Dariusz Morgado (Restaurant Fémézon, Chessy) tentera de dynamiter les codes avec son « Néo Tokyo ». Un burger visuellement saisissant, mêlant miso blanc, betterave et plantes japonisantes aux allures de néons. Une proposition audacieuse, qui flirte avec l’art contemporain et le zéro gaspillage.
Dans l’arène, il faudra aussi compter sur Aymeric Durain (Food Truck Tasty Food) et son « Oméga », une machine de guerre qui respecte le « Beef spirit » avec un steak juteux et un cheddar fumé, mais qui surprend par des uppercuts de ketchup mangue et des pickles de panais. L’alliance parfaite de la tradition et de l’innovation.
Enfin, Laurent Kalala (Restaurant Bomaye, Paris 10) s’avance comme l’outsider imprévisible avec son « Burgateau ». Un concept déroutant, inspiré de l’Afrique, qui se présente comme un dessert mais frappe en bouche avec la puissance d’une sauce mafé et d’une banane plantain croustillante. Une feinte magistrale qui pourrait bien laisser le jury KO.

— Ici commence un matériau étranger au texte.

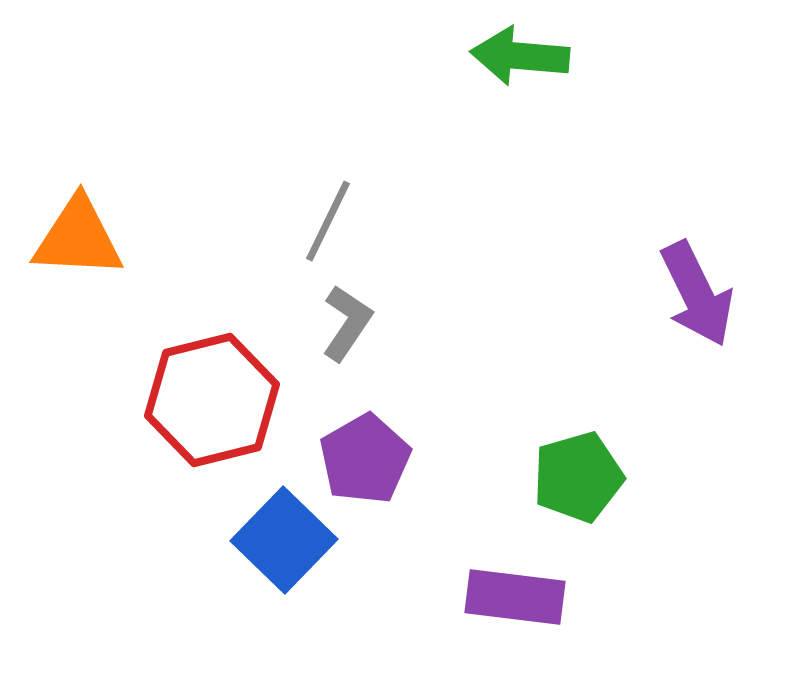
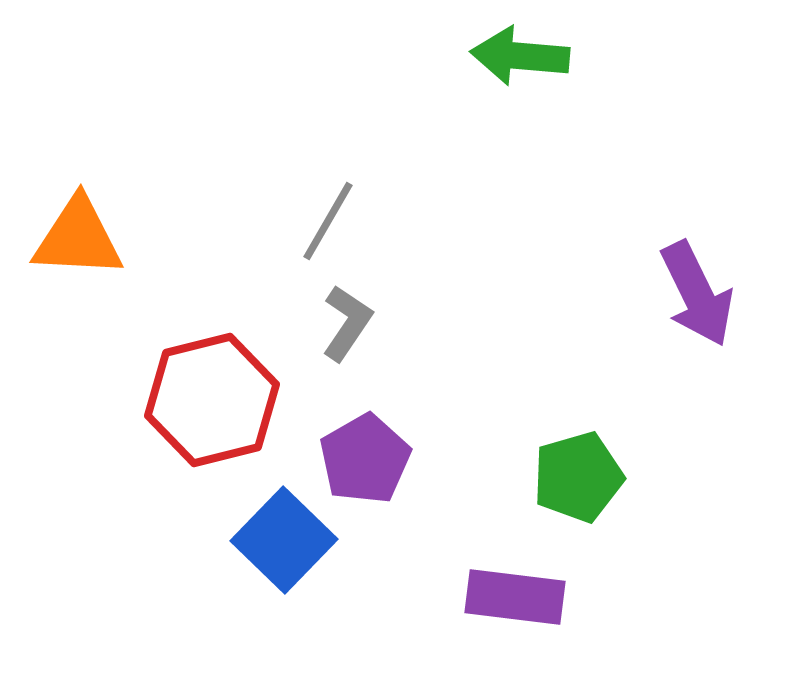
gray line: rotated 4 degrees clockwise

Objectif ultime : la couronne nationale
Le vainqueur de cette bataille francilienne n’aura que quelques heures pour savourer sa victoire. À 17h15, le rideau se lèvera sur l’épreuve finale, l’affrontement ultime contre les champions venus des quatre coins de la France. En jeu : le titre suprême de Champion de France du Burger 2026 et un chèque de 2 500 € pour consacrer le talent et l’abnégation. Le rendez-vous est pris pour une journée qui s’annonce déjà légendaire, un véritable marathon du goût où seul le plus audacieux, le plus précis et le plus inspiré pourra brandir le trophée.